Australia has long been a reliable US ally. The recently mooted submarine deal which links Australia to the US – as a part of the AUKUS (Australia, United Kingdom, United States) bloc – is a good arrangement for both sides. The deal looks to be the sale of five used American Virginia-class submarines. Their used status would keep the price down – important for Australia’s middle-sized economy – and Australia would also contribute to the improvement of the subs’ construction facilities in the US.
Australia Has Long Been a Reliable US Ally
Since the conclusion of World War II, America has pursued a forward posture in the Pacific. It maintains a string of bases around the region, supporting those with alliances with like-minded states. Previously, the US was far more retrenched, with only Guam and the Philippines as major US commitments west of Hawaii. The expansion of Soviet power in far east and the communist takeover of China in the 1940s changed all that. The US would stay in Japan, South Korea and elsewhere to help contain these powers. Australia was a part of that alliance network.
The collapse of the Soviet Union relieved some of the pressure. South Korea, for example, has pursued a more independent foreign policy in the years since the USSR’s demise. In the 1990s and 2000s, a regional re-ordering seemed possible: China looked like it might genuinely liberalize; predictions of North Korean collapse were common. But China’s rapid rise is restoring the competitive relationship in East Asia between the US and a powerful regional autocracy.
So, the US-Australian strategic relationship endures. While Australia will never be as central to the US position in Asia as Japan, the US-Australia alliance is arguably a tighter relationship because of its social and cultural affinities. Australia and the US are both part of the larger ‘Anglosphere,’ with a shared political and cultural heritage to smooth the edges of the relationship. Indeed, the US privileges anglophone countries in its so-called ‘five eyes’ intelligence-sharing arrangement.

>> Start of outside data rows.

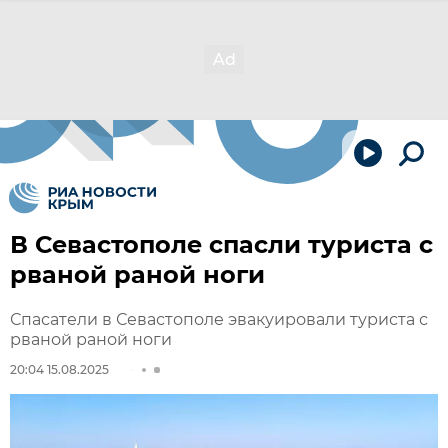
В Севастополе спасли туриста с
рваной раной ноги
Спасатели в Севастополе эвакуировали туриста с
рваной раной ноги
20:04 15.08.2025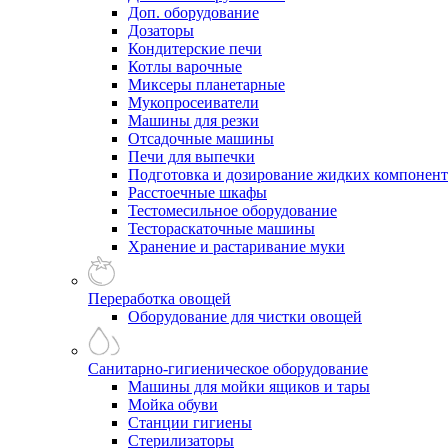
Доп. оборудование
Дозаторы
Кондитерские печи
Котлы варочные
Миксеры планетарные
Мукопросеиватели
Машины для резки
Отсадочные машины
Печи для выпечки
Подготовка и дозирование жидких компонен
Расстоечные шкафы
Тестомесильное оборудование
Тестораскаточные машины
Хранение и растаривание муки
Переработка овощей
Оборудование для чистки овощей
Санитарно-гигиеническое оборудование
Машины для мойки ящиков и тары
Мойка обуви
Станции гигиены
Стерилизаторы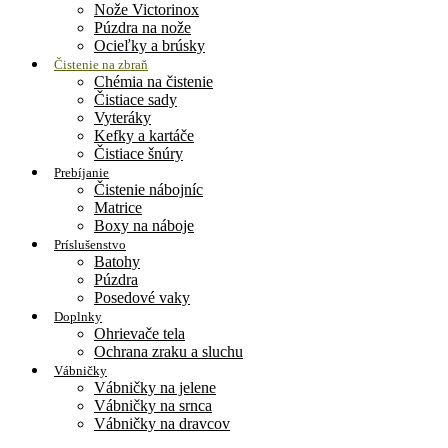
Nože Victorinox
Púzdra na nože
Ocieľky a brúsky
Čistenie na zbraň
Chémia na čistenie
Čistiace sady
Vyteráky
Kefky a kartáče
Čistiace šnúry
Prebíjanie
Čistenie nábojníc
Matrice
Boxy na náboje
Príslušenstvo
Batohy
Púzdra
Posedové vaky
Doplnky
Ohrievače tela
Ochrana zraku a sluchu
Vábničky
Vábničky na jelene
Vábničky na srnca
Vábničky na dravcov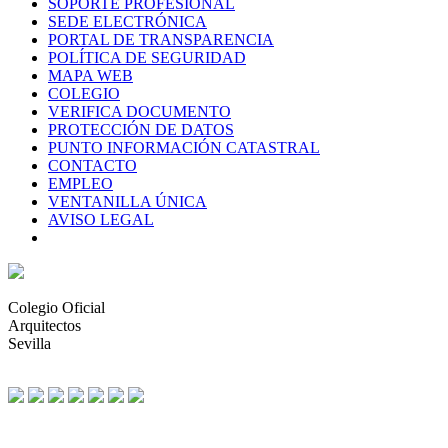
SOPORTE PROFESIONAL
SEDE ELECTRÓNICA
PORTAL DE TRANSPARENCIA
POLÍTICA DE SEGURIDAD
MAPA WEB
COLEGIO
VERIFICA DOCUMENTO
PROTECCIÓN DE DATOS
PUNTO INFORMACIÓN CATASTRAL
CONTACTO
EMPLEO
VENTANILLA ÚNICA
AVISO LEGAL
Colegio Oficial
Arquitectos
Sevilla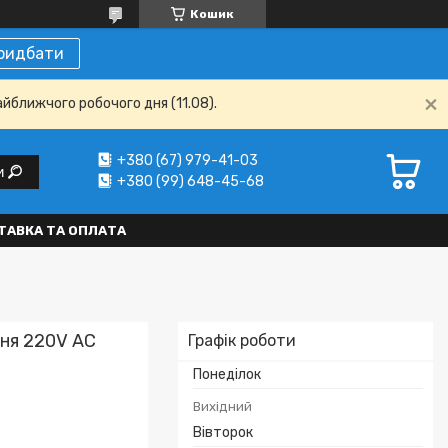
Кошик
ридбати
айближчого робочого дня (11.08).
+380 (67) 979-41-03
и
+380 (99) 648-45-68
ТАВКА ТА ОПЛАТА
ня 220V АC
Графік роботи
Понеділок
Вихідний
Вівторок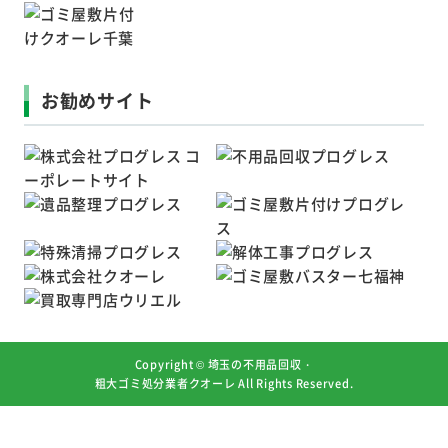
お勧めサイト
Copyright ©
埼玉の不用品回収・
粗大ゴミ処分業者クオーレ
All Rights Reserved.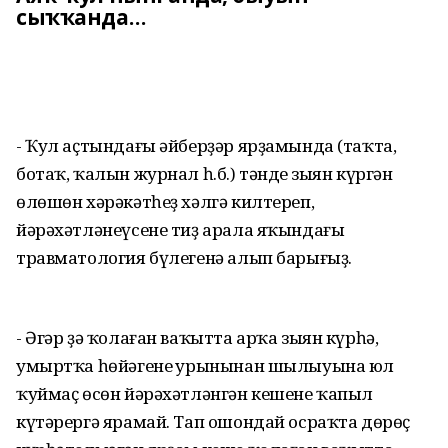
сыҡҡанда…
- Ҡул аҫтындағы әйберҙәр ярҙамында (таҡта,
ботаҡ, ҡалын журнал һ.б.) тәндең зыян күргән
өлөшөн хәрәкәтһеҙ хәлгә килтереп,
йәрәхәтләнеүсене тиҙ арала яҡындағы
травматология бүлегенә алып барығыҙ.
- Әгәр ҙә ҡолаған ваҡытта арҡа зыян күрһә,
умыртҡа һөйәгенең урынынан шылыуына юл
ҡуймаҫ өсөн йәрәхәтләнгән кешене ҡапыл
күтәрергә ярамай. Тап ошондай осраҡта дөрөҫ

This affinity has meant that Australia has dutifully fought with the United States in almost all American conflicts since World War II, even in the rather dubious ones like Vietnam and the war on terrorism. US allies Japan and South Korea have been far more reticent, and there is a free-riding critique to make of those alliance relationships which does not apply to Australia. Cultural commonalities also limit competitive tensions. In the 1980s and 1990s, there was enormous American anxiety about the economic rise of Japan. The hysteria was so bad it affected the geopolitical relationship. That sort of cultural backlash is highly unlikely inside Five Eyes.
Yes, the Submarines are about China
Australia is an island and so inevitably a naval power first. During the war on terror, its foreign policy focused heavily on the possible rise of Islamic fundamentalism in southeast Asia. But that never really materialized beyond a few high-profile incidents. Indonesia and Malaysia are more moderate than the intense Islamic oligarchies of the Persian Gulf. Instead, the real issue for Australian foreign policy has become, unsurprisingly, China’s rise, specifically its push into the South China Sea.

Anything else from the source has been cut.